* TASK DESCRIPTION
Copy the listing out in full. Keep every word as it is.

* TASK DATA
------------------------------

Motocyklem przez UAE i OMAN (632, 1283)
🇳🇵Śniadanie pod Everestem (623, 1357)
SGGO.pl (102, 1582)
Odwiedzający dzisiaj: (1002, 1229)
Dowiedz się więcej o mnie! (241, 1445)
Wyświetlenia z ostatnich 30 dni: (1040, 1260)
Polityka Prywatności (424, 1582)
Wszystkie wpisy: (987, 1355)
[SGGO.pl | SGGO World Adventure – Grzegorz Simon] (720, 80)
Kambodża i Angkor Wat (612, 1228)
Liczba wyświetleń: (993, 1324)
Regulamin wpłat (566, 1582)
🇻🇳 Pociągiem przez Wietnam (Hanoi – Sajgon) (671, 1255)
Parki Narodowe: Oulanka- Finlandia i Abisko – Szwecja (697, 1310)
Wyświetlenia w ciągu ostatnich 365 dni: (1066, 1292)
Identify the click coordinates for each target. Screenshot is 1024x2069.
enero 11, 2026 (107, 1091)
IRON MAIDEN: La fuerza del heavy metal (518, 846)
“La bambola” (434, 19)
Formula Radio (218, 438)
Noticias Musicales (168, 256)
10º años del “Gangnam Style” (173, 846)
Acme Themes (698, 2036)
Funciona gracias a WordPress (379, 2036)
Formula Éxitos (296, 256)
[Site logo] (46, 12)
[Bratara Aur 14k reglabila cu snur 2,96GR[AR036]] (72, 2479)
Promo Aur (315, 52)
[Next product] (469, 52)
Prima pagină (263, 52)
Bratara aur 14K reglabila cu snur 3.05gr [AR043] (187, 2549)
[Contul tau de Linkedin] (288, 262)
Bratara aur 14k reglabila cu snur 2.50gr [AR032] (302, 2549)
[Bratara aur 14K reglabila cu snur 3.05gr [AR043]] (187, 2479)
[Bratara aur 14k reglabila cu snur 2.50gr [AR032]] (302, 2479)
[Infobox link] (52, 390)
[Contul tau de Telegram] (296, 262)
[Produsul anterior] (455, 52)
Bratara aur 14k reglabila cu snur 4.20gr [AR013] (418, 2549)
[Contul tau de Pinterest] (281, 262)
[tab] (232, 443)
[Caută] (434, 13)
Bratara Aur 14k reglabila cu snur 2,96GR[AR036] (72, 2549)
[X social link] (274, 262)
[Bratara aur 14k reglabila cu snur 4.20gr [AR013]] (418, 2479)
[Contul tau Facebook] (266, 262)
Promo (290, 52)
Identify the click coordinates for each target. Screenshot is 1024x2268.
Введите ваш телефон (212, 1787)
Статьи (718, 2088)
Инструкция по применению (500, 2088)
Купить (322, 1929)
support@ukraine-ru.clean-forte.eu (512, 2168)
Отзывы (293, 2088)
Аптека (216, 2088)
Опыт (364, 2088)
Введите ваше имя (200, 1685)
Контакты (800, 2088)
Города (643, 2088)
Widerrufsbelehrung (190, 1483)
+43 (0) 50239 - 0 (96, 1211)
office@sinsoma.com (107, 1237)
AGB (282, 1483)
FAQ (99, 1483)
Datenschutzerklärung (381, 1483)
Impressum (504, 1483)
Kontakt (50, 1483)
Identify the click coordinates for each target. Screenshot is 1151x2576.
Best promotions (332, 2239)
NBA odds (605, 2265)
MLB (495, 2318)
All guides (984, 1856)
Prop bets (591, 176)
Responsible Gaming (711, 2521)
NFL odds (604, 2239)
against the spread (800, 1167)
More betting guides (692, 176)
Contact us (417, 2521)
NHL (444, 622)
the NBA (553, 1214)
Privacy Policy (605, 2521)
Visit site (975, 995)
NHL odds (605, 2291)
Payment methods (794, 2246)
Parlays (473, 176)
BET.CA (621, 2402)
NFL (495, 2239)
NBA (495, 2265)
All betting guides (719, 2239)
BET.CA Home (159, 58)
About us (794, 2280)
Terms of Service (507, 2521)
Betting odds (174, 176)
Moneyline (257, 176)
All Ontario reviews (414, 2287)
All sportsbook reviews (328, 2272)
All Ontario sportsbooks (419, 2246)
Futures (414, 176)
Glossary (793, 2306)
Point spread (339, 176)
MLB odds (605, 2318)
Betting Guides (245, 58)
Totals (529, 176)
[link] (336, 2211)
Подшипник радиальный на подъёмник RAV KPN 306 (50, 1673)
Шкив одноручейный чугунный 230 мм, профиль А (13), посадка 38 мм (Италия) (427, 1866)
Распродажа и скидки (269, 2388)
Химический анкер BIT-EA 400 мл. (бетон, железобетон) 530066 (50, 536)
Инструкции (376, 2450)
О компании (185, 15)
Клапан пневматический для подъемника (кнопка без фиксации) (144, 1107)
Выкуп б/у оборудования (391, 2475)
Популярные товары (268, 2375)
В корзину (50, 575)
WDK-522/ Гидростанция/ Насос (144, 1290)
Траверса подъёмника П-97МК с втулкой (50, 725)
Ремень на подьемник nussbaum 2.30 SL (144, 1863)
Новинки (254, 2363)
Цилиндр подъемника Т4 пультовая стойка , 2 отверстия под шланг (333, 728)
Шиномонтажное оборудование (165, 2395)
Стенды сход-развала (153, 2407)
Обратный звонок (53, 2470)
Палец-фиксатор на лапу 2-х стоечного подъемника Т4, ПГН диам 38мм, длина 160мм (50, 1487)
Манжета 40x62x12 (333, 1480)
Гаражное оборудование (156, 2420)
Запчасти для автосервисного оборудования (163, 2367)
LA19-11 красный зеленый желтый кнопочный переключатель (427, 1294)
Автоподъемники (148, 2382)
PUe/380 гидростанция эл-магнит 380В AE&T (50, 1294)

------------------------------

* TASK SOLUTION
Motocyklem przez UAE i OMAN (632, 1283)
🇳🇵Śniadanie pod Everestem (623, 1357)
SGGO.pl (102, 1582)
Odwiedzający dzisiaj: (1002, 1229)
Dowiedz się więcej o mnie! (241, 1445)
Wyświetlenia z ostatnich 30 dni: (1040, 1260)
Polityka Prywatności (424, 1582)
Wszystkie wpisy: (987, 1355)
[SGGO.pl | SGGO World Adventure – Grzegorz Simon] (720, 80)
Kambodża i Angkor Wat (612, 1228)
Liczba wyświetleń: (993, 1324)
Regulamin wpłat (566, 1582)
🇻🇳 Pociągiem przez Wietnam (Hanoi – Sajgon) (671, 1255)
Parki Narodowe: Oulanka- Finlandia i Abisko – Szwecja (697, 1310)
Wyświetlenia w ciągu ostatnich 365 dni: (1066, 1292)
Identify the click coordinates for each target. Screenshot is 1024x2069.
enero 11, 2026 (107, 1091)
IRON MAIDEN: La fuerza del heavy metal (518, 846)
“La bambola” (434, 19)
Formula Radio (218, 438)
Noticias Musicales (168, 256)
10º años del “Gangnam Style” (173, 846)
Acme Themes (698, 2036)
Funciona gracias a WordPress (379, 2036)
Formula Éxitos (296, 256)
[Site logo] (46, 12)
[Bratara Aur 14k reglabila cu snur 2,96GR[AR036]] (72, 2479)
Promo Aur (315, 52)
[Next product] (469, 52)
Prima pagină (263, 52)
Bratara aur 14K reglabila cu snur 3.05gr [AR043] (187, 2549)
[Contul tau de Linkedin] (288, 262)
Bratara aur 14k reglabila cu snur 2.50gr [AR032] (302, 2549)
[Bratara aur 14K reglabila cu snur 3.05gr [AR043]] (187, 2479)
[Bratara aur 14k reglabila cu snur 2.50gr [AR032]] (302, 2479)
[Infobox link] (52, 390)
[Contul tau de Telegram] (296, 262)
[Produsul anterior] (455, 52)
Bratara aur 14k reglabila cu snur 4.20gr [AR013] (418, 2549)
[Contul tau de Pinterest] (281, 262)
[tab] (232, 443)
[Caută] (434, 13)
Bratara Aur 14k reglabila cu snur 2,96GR[AR036] (72, 2549)
[X social link] (274, 262)
[Bratara aur 14k reglabila cu snur 4.20gr [AR013]] (418, 2479)
[Contul tau Facebook] (266, 262)
Promo (290, 52)
Identify the click coordinates for each target. Screenshot is 1024x2268.
Введите ваш телефон (212, 1787)
Статьи (718, 2088)
Инструкция по применению (500, 2088)
Купить (322, 1929)
support@ukraine-ru.clean-forte.eu (512, 2168)
Отзывы (293, 2088)
Аптека (216, 2088)
Опыт (364, 2088)
Введите ваше имя (200, 1685)
Контакты (800, 2088)
Города (643, 2088)
Widerrufsbelehrung (190, 1483)
+43 (0) 50239 - 0 (96, 1211)
office@sinsoma.com (107, 1237)
AGB (282, 1483)
FAQ (99, 1483)
Datenschutzerklärung (381, 1483)
Impressum (504, 1483)
Kontakt (50, 1483)
Identify the click coordinates for each target. Screenshot is 1151x2576.
Best promotions (332, 2239)
NBA odds (605, 2265)
MLB (495, 2318)
All guides (984, 1856)
Prop bets (591, 176)
Responsible Gaming (711, 2521)
NFL odds (604, 2239)
against the spread (800, 1167)
More betting guides (692, 176)
Contact us (417, 2521)
NHL (444, 622)
the NBA (553, 1214)
Privacy Policy (605, 2521)
Visit site (975, 995)
NHL odds (605, 2291)
Payment methods (794, 2246)
Parlays (473, 176)
BET.CA (621, 2402)
NFL (495, 2239)
NBA (495, 2265)
All betting guides (719, 2239)
BET.CA Home (159, 58)
About us (794, 2280)
Terms of Service (507, 2521)
Betting odds (174, 176)
Moneyline (257, 176)
All Ontario reviews (414, 2287)
All sportsbook reviews (328, 2272)
All Ontario sportsbooks (419, 2246)
Futures (414, 176)
Glossary (793, 2306)
Point spread (339, 176)
MLB odds (605, 2318)
Betting Guides (245, 58)
Totals (529, 176)
[link] (336, 2211)
Подшипник радиальный на подъёмник RAV KPN 306 (50, 1673)
Шкив одноручейный чугунный 230 мм, профиль А (13), посадка 38 мм (Италия) (427, 1866)
Распродажа и скидки (269, 2388)
Химический анкер BIT-EA 400 мл. (бетон, железобетон) 530066 (50, 536)
Инструкции (376, 2450)
О компании (185, 15)
Клапан пневматический для подъемника (кнопка без фиксации) (144, 1107)
Выкуп б/у оборудования (391, 2475)
Популярные товары (268, 2375)
В корзину (50, 575)
WDK-522/ Гидростанция/ Насос (144, 1290)
Траверса подъёмника П-97МК с втулкой (50, 725)
Ремень на подьемник nussbaum 2.30 SL (144, 1863)
Новинки (254, 2363)
Цилиндр подъемника Т4 пультовая стойка , 2 отверстия под шланг (333, 728)
Шиномонтажное оборудование (165, 2395)
Стенды сход-развала (153, 2407)
Обратный звонок (53, 2470)
Палец-фиксатор на лапу 2-х стоечного подъемника Т4, ПГН диам 38мм, длина 160мм (50, 1487)
Манжета 40x62x12 (333, 1480)
Гаражное оборудование (156, 2420)
Запчасти для автосервисного оборудования (163, 2367)
LA19-11 красный зеленый желтый кнопочный переключатель (427, 1294)
Автоподъемники (148, 2382)
PUe/380 гидростанция эл-магнит 380В AE&T (50, 1294)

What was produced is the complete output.